General of the Chinese People's Liberation Army

Gao Jin (高津 (Gāo Jīn); born April 1959) is a general of the Chinese People's Liberation Army (PLA). Since April 2019, he has served as Director of the Logistic Support Department of the Central Military Commission. Prior to that, he served as the inaugural commander of the PLA Strategic Support Force from 2016 to 2019, President of the PLA Academy of Military Science, and Chief of Staff of the Second Artillery Corps, where he spent most of his career.

== Biography ==
Gao Jin was born in Jingjiang, Taizhou, Jiangsu province in 1959, to parents who were both PLA soldiers. He joined the PLA in 1978 without telling his family, and spent most of his career in the Second Artillery Corps, China's strategic missile force.

Gao entered the Second Artillery Command College in 1985, and graduated with a master's degree in engineering. Reportedly a battalion commander of the 815th Brigade, of what was, at that time, the PLA's Second Artillery Corps. This unit was reportedly involved in the firing of DF-15 ballistic missiles in the Third Taiwan Strait Crisis and would become this unit's commander in 1997. He then rose through the ranks of the Second Artillery Corps, becoming deputy chief of staff of what was then Base 52 (now Base 61 of the People's Liberation Army Rocket Force) in 2001, chief of staff of Base 52 in 2007 and overall commander in 2009, eventually becoming chief of staff of the Second Artillery Corps in December 2011. In 2012, he was elected an alternate member of the 18th Central Committee of the Chinese Communist Party (2012–2017). He was made a lieutenant general (zhongjiang) in July 2013.

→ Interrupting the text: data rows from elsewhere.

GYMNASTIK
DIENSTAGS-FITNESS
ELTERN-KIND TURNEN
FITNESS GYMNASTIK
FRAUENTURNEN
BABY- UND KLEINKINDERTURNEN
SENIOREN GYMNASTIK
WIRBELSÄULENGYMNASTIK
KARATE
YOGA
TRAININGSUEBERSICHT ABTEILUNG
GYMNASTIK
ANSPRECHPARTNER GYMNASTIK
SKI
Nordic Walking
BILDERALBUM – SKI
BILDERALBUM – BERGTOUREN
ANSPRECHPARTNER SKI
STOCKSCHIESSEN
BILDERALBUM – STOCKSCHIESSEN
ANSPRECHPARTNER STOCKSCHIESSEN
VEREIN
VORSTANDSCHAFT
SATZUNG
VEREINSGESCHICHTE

He was promoted twice in 2014, first to assistant chief of the PLA General Staff Department in July, and on December 22, he became President of the PLA Academy of Military Science, the PLA's top research institute, enjoying the same rank as the commanders of the PLA's seven military regions. At age 55, he became the youngest regional chief-level commander of the PLA. He succeeded General Liu Chengjun, who had reached retirement age. On December 31, 2015, as part of wide-ranging reforms of the People's Liberation Army, Gao was named first commander of the PLA Strategic Support Force. On July 28, 2017, Gao was promoted to the rank of General.

Gao has published many academic articles, and has won technological and military awards. The Communist Party mouthpiece People's Daily has praised him as a "technologically powerful military leader."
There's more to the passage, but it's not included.